Tesco Grocery Home Shopping has announced it will cut its CO2 emissions by 7,346 metric tonnes across the UK and ROI in just one year across its fleet of delivery vehicles.
Tesco said it has collaborated with Lightfoot – a UK-based clean technology engineering company to proactively manage emissions as demand for its home delivery services soared during the COVID-19 pandemic.

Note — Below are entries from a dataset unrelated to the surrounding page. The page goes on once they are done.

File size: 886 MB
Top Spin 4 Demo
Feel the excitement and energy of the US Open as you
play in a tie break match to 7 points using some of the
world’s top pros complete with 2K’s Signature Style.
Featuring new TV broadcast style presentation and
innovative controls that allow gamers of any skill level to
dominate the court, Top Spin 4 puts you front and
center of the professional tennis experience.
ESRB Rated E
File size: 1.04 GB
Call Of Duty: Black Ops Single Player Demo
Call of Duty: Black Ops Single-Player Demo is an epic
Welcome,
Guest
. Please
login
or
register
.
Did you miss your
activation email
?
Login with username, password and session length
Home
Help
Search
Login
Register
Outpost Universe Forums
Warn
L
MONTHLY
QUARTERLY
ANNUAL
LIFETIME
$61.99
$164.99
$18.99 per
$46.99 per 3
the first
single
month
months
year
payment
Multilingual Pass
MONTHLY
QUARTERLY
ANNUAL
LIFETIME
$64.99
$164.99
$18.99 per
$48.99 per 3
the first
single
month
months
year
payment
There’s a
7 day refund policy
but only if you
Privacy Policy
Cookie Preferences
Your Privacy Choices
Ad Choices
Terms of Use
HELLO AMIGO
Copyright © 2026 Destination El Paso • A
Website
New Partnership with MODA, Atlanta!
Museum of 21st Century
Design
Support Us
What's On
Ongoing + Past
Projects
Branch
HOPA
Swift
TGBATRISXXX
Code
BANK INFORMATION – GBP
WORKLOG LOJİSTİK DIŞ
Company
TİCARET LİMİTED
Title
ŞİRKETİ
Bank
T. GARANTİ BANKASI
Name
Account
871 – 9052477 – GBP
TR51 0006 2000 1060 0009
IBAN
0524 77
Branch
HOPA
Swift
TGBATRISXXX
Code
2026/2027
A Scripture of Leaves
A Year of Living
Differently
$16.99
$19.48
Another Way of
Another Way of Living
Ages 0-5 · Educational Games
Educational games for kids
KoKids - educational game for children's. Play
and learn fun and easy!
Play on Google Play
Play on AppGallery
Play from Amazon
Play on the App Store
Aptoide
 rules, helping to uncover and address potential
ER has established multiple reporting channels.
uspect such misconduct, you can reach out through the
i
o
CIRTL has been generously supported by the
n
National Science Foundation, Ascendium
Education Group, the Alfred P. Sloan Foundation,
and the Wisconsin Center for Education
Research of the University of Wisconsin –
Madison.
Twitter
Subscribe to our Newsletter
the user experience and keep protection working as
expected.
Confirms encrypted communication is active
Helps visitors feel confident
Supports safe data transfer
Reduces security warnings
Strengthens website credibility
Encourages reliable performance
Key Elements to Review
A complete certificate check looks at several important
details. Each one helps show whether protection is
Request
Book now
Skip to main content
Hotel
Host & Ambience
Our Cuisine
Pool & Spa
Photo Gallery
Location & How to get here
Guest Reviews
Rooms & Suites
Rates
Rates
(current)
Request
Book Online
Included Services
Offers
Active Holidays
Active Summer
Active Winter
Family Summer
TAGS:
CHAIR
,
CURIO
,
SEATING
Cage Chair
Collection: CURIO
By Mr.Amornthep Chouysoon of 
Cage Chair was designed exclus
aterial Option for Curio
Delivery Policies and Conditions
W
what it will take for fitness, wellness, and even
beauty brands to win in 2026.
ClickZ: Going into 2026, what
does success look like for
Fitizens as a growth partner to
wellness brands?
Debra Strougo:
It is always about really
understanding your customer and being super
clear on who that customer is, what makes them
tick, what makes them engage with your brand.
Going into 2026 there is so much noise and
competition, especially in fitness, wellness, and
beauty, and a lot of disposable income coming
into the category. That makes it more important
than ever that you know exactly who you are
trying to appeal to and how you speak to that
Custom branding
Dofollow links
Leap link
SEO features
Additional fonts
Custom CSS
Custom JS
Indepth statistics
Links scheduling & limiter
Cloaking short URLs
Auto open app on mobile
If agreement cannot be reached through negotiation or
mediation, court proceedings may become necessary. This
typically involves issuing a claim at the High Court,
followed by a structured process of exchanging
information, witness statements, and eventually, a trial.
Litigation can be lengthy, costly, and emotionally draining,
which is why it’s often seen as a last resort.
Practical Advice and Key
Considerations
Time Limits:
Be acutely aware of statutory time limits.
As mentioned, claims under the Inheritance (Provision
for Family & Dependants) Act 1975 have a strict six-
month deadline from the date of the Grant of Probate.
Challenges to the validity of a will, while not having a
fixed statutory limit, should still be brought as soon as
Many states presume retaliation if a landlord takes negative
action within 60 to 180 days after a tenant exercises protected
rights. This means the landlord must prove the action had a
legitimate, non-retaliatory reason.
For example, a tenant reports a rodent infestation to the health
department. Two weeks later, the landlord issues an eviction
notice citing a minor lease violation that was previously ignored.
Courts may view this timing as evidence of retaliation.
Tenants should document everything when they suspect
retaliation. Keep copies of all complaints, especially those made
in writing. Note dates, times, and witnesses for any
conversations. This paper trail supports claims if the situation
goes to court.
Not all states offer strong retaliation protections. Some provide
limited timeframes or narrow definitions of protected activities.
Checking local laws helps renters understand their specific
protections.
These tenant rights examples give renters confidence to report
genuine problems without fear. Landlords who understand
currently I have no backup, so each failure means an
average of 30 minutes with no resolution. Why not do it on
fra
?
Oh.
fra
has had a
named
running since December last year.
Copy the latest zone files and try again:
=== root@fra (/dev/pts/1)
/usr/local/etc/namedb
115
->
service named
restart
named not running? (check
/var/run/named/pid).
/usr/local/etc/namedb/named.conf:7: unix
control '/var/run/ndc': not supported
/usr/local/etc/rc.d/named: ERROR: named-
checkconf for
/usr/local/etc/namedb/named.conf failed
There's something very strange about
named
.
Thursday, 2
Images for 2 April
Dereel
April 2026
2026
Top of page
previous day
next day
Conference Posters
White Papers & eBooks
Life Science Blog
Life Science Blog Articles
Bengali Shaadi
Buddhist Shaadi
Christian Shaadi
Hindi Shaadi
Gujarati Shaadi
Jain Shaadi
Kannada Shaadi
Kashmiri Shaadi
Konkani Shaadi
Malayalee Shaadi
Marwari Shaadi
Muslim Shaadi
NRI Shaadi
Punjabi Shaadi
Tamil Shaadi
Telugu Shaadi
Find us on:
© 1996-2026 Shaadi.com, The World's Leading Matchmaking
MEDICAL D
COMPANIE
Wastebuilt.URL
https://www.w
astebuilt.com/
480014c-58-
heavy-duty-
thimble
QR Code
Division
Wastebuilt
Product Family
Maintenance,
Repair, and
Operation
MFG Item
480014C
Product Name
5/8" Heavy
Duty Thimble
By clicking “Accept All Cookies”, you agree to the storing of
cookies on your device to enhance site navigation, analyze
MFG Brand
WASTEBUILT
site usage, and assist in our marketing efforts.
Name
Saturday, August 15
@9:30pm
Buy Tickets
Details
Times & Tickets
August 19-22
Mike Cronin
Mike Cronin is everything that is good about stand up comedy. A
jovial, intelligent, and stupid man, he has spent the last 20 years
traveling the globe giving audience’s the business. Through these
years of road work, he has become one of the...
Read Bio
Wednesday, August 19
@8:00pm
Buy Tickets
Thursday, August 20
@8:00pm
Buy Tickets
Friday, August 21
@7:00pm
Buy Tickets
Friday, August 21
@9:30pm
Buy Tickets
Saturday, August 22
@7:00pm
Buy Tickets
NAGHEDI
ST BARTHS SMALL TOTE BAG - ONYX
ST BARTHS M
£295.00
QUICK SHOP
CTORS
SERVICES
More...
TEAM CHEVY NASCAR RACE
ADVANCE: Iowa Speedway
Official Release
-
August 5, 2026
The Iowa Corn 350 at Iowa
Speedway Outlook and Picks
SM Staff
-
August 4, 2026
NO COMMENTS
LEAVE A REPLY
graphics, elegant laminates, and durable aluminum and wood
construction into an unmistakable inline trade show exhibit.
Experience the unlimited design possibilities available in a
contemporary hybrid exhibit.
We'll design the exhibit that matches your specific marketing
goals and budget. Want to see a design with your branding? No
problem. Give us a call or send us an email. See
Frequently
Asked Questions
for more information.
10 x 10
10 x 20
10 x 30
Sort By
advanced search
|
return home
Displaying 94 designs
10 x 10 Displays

Now, within a year of the new technology deployment, the carbon emission savings are the equivalent to powering 1,334 family homes for a year and emoving 1,598 passenger vehicles from the roads, the retailer said.
The move is also equivalent to charging 893,586,881 smartphones and recycling 312,569 bags of rubbish, it added.
“At Tesco, we’re committed to reducing our environmental impact across our operations, from energy and waste to food production and distribution. We make 15,000 delivery journeys every day," said Matt Rhind, distribution and fulfillment transport director for Tesco.
According to Tesco the gains that have been made are the result of Lightfoot’s 'unique approach' – engaging drivers and encouraging them to drive more smoothly, safely and efficiently through app-based technology which rewards better driving.
"The Lightfoot app gives every one of our home delivery drivers real-time feedback on their driving style so they can make immediate improvements and reduce their emissions on every trip they make,” explained Rhind.
At the end of each journey, a 'Lightfoot Score' is given and can be seen by the driver on a smartphone app.
Using this app, drivers can see how their performance changes over time, enter leagues and compete with their colleagues.
Anyone who reaches ‘Elite Driver’ status with a Lightfoot Score of 85% or higher can enter themselves for free into the Lightfoot Drivers’ Lottery, giving them a chance of winning weekly cash prizes, while taking advantage of special offers and giveaways, the company said.
“The ethos behind Lightfoot is that by rewarding good driver behaviour, our technology can provide huge real-world savings in carbon emissions and fuel consumption, at the same time as rewarding hard-working drivers," said Rupert Lyon Taylor, MD, Lightfoot.
"Our data has shown that the person behind the wheel has as much responsibility for the performance and efficiency of their vehicle as what’s beneath the bonnet. If a driver is inefficient, their vehicle will be too. We also know that driver engagement with efficiency improvement is the key to long-term success, so we designed our technology around this," he added.